ベター・コール・ソウル シーズン2のレインウォッチャーのレビュー・感想・評価

4.0
このシリーズが親の『ブレイキング・バッド』と比べて優れている、というかありがたいことの一つに、応援したくなる女性キャラクターの存在がある。即ち、ヒロイン枠と戦友枠を兼任するキム・ウェクスラーだ。

主人公ジムにとって、彼女は未来そのものといえる。今シーズンでは公私共にキムとの関係が進展し、ジミーはその環境を守ろうと奮闘する。(しかしその行動は時に2人のためというよりもエゴが勝つものだ)

しかし一方で、その未来の足を引っ張るのは常に過去だ。この過去の象徴は、言うまでもなくジミーの兄・チャック。ジミーが誰よりも気にかける存在であり、同時に何よりも高い壁でもある。チャックは「正しい」人物なのだけれど、その正しさがジミーも、チャック本人すらも追い詰めていくことに気づかない、あるいは、気づいていても後戻りできない。

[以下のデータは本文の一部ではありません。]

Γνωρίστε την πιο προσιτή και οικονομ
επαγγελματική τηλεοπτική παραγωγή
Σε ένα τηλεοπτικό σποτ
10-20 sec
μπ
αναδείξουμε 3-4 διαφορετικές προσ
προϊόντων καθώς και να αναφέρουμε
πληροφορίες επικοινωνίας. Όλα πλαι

2人の関係は公私と愛憎が立体的にこんがらがった複雑なもので、その解決は容易でなく、少しずつそのピースが明らかにされながら、以降のシーズンにも引き継がれていく。

今シーズンの最終話、ジミーを挟んで過去と未来=チャックとキムが対峙する。そこで2人が語る内容は、事実と真実がいつも同じとはならないことを教えてくれる。物凄いシーンだ。